Task brief
For the listing that follows, give again exactly the lines from the one with "pengaruh apabila tidak diikuti pembangunan" to the one with "banyak gagasan penting yang memberikan warna", including both.
BEGIN Available data
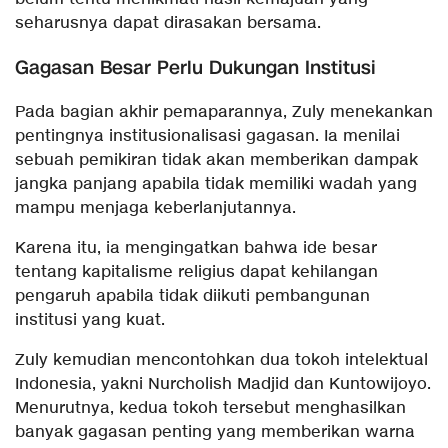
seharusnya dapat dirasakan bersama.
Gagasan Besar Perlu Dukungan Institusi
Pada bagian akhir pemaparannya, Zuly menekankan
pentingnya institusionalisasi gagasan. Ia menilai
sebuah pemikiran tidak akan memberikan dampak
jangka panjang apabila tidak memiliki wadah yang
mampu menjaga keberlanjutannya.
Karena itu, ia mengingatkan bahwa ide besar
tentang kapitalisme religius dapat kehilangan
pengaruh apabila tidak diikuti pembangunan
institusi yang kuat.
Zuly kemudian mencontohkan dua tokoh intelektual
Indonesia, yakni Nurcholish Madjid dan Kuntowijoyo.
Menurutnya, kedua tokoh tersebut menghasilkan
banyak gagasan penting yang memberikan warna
END Available data
BEGIN Available data
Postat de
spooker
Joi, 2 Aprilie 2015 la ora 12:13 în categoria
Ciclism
END Available data
Task answer
pengaruh apabila tidak diikuti pembangunan
institusi yang kuat.
Zuly kemudian mencontohkan dua tokoh intelektual
Indonesia, yakni Nurcholish Madjid dan Kuntowijoyo.
Menurutnya, kedua tokoh tersebut menghasilkan
banyak gagasan penting yang memberikan warna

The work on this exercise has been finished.